Minyak wijen adalah minyak esensial dari biji wijen yang sudah diekstrak. Wijen termasuk salah satu tanaman yang pertama kali diambil bijinya untuk dijadikan minyak dan penyedap makanan. Minyak wijen dinilai memiliki kandungan gizi yang tinggi dan bermanfaat bagi kesehatan sehingga jumlah penggunanya semakin meningkat.




Minyak wijen terdiri dari dua jenis yakni minyak wijen dari wijen mentah dan minyak wijen dari wijen sangrai. Dua-duanya mempunyai sedikit perbedaan. Minyak wijen mentah biasanya berwarna lebih bening dan masih berbau mentah. Biasanya minyak wijen mentah digunakan untuk menggoreng. Minyak wijen matang berwarna lebih keruh dan berbau harum. Minyak wijen matang cocok digunakan sebagai tambahan masakan atau minyak pijat. Minyak wijen merupakan bahan makanan yang tahan dalam jangka waktu lama.

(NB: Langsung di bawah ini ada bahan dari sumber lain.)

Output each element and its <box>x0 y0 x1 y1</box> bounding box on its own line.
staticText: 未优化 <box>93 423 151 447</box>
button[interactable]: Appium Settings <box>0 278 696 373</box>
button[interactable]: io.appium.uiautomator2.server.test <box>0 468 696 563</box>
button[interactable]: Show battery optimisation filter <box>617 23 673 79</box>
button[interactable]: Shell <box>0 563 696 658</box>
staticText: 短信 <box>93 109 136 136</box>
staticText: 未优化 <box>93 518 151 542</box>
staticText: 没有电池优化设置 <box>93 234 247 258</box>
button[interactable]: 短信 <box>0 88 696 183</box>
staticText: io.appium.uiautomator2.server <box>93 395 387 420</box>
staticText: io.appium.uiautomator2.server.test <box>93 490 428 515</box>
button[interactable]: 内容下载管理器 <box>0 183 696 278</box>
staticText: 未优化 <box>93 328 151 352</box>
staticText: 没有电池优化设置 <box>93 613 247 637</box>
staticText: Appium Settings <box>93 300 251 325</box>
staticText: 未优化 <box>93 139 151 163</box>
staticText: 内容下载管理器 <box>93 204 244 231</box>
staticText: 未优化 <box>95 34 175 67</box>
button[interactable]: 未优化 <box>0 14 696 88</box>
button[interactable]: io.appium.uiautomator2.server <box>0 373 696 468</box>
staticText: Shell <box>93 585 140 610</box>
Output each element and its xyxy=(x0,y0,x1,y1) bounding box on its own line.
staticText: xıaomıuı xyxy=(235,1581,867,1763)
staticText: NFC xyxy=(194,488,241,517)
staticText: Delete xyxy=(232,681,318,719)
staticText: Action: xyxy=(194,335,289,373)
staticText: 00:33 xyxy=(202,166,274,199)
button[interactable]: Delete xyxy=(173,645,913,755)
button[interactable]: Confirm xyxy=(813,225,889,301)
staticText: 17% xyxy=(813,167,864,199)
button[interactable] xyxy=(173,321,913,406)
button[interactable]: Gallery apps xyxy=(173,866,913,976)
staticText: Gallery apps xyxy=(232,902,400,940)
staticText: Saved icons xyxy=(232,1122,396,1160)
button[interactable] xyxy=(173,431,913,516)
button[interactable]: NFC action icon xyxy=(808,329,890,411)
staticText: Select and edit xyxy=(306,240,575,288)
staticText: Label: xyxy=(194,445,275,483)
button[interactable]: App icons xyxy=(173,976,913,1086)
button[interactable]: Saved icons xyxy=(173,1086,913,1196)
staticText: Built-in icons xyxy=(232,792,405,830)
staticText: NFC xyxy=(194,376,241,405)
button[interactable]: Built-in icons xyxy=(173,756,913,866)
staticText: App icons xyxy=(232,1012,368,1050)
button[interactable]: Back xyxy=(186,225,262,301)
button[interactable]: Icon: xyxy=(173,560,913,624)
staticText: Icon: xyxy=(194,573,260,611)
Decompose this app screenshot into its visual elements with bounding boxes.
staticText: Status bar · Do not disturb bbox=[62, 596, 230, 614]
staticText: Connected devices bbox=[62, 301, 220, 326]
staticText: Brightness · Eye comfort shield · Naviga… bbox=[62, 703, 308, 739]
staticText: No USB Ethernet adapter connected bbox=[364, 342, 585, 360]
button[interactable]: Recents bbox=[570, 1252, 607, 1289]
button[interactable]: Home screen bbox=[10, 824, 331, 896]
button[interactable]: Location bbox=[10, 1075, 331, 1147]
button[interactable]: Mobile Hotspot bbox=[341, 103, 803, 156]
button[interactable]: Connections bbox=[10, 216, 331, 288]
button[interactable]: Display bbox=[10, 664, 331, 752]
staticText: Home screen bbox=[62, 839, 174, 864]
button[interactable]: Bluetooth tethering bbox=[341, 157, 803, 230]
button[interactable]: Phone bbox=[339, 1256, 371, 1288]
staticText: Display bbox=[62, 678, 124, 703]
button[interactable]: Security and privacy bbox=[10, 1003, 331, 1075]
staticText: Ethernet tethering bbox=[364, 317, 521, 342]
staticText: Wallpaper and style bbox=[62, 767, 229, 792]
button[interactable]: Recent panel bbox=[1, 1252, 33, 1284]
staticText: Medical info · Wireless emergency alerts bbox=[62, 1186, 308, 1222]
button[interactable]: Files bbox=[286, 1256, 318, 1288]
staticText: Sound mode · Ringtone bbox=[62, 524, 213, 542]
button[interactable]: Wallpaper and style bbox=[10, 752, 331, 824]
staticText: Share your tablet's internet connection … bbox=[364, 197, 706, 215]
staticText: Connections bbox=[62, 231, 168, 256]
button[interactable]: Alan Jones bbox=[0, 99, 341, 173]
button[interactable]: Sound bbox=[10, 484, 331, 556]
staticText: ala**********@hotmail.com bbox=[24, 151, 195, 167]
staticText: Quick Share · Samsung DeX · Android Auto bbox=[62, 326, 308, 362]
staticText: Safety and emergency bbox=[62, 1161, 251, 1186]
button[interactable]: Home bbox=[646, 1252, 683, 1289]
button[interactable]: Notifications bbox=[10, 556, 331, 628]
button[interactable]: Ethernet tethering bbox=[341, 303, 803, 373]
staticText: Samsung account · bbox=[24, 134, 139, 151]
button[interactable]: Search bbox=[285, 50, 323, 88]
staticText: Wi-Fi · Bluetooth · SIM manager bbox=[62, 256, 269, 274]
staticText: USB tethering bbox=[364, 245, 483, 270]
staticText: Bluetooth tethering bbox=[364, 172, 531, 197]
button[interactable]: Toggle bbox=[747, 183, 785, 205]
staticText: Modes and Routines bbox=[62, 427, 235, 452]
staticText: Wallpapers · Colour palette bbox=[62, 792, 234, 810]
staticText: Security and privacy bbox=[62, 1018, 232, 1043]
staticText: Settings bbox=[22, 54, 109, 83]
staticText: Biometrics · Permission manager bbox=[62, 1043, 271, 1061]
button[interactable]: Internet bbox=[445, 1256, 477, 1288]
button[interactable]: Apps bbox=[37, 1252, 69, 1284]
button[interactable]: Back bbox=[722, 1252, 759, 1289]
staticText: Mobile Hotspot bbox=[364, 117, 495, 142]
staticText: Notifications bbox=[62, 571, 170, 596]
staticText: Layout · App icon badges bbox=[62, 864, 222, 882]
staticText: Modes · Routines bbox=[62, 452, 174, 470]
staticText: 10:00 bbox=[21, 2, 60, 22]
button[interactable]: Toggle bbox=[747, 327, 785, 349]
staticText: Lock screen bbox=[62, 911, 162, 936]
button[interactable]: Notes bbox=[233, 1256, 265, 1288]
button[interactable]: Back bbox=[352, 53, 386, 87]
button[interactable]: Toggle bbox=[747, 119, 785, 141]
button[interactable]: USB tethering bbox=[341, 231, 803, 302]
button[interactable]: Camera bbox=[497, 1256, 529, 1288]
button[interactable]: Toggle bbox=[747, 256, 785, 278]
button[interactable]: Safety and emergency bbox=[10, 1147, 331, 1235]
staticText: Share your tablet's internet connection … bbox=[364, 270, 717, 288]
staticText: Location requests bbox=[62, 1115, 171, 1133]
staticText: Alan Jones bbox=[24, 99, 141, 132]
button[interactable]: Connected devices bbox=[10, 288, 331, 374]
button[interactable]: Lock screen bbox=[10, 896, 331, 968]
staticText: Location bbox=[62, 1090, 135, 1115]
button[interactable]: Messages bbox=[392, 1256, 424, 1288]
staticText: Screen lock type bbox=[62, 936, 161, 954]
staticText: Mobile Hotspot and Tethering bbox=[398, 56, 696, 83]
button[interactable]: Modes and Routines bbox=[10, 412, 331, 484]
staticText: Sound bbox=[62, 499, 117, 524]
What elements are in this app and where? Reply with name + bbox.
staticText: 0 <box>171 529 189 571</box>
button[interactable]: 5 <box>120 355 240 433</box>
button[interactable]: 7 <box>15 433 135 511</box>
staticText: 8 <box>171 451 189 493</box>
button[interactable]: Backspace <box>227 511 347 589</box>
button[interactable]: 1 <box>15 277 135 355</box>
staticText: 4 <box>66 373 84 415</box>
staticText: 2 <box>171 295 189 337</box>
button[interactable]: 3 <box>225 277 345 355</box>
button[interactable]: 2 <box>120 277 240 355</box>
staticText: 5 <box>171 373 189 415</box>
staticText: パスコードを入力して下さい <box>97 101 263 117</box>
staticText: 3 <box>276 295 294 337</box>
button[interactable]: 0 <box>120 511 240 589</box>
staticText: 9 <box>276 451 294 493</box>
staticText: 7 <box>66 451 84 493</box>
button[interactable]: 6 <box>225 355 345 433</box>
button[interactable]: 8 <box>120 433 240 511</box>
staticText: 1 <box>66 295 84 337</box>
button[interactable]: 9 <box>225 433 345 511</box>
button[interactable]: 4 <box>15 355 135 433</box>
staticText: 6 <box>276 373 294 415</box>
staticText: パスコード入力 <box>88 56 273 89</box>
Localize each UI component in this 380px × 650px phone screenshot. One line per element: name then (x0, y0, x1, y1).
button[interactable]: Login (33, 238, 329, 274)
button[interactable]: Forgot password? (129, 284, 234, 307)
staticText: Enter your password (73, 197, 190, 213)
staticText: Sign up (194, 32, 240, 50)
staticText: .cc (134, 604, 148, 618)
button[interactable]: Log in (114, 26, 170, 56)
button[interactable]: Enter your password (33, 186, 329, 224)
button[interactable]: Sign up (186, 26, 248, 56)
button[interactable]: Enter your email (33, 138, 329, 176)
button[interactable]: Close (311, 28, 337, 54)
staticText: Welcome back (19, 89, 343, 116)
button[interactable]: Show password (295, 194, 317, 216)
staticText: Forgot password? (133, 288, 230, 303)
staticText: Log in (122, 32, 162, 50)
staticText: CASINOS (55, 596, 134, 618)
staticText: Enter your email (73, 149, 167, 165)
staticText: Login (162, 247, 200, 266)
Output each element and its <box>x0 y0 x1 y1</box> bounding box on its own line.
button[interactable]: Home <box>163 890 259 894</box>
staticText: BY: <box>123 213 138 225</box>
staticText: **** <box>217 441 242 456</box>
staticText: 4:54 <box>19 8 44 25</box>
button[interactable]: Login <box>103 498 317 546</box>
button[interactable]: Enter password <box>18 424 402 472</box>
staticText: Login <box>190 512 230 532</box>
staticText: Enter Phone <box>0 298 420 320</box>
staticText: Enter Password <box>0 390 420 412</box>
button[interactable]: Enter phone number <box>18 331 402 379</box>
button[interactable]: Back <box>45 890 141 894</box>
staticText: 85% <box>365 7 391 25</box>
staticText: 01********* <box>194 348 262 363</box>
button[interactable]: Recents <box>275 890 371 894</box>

Kandungan minyak esensial dan vitamin E yang tinggi dalam minyak wijen membuat minyak ini berkhasiat untuk kesehatan dan kecantikan. Minyak wijen mampu membantu mengenyalkan wajah dan melembabkan. Selain itu, minyak wijen juga digunakan sebagai sun screen karena mampu membantu melindungi dan mengembalikan kecerahan kulit yang kusam akibat paparan sinar matahari. Minyak wijen juga dipercaya mampu mencegah kanker.

Dalam bidang kuliner, minyak wijen digunakan untuk menggoreng dan melezatkan masakan. Minyak wijen juga cocok digunakan untuk olahan mie dan pasta karena mampu mencegah pasta dan mie lengket ketika direbus. Minyak wijen juga membantu masakan agar tidak cepat basi dan mengurangi bau amis dari bahan masakan.



Minyak wijen tahan dalam waktu yang lama bahkan bertahun-tahun. Anda hanya perlu menyimpan minyak wijen dengan tepat. Simpanlah minyak wijen dalam botol rapat dan jauhkan dari sinar matahari langsung. Minyak wijen mentah juga dapat digunakan untuk menggoreng. Panaskan minyak wijen dan masukkan bahan mentah dan bumbu yang hendak digoreng. Selain menggoreng, minyak wijen juga berfungsi baik untuk menumis bumbu supaya lebih harum dan tidak cepat gosong.

Untuk masakan pasta dan mie, minyak wijen berfungsi mencegah bahan pasta dan mie lengket. Tambahkan minyak wijen sebanyak dua sampai empat sendok makan dalam rebusan pasta atau mie. Selain tidak lengket, pasta dan mie akan lebih kenyal dan gurih dengan tambahan minyak wijen saat perebusan.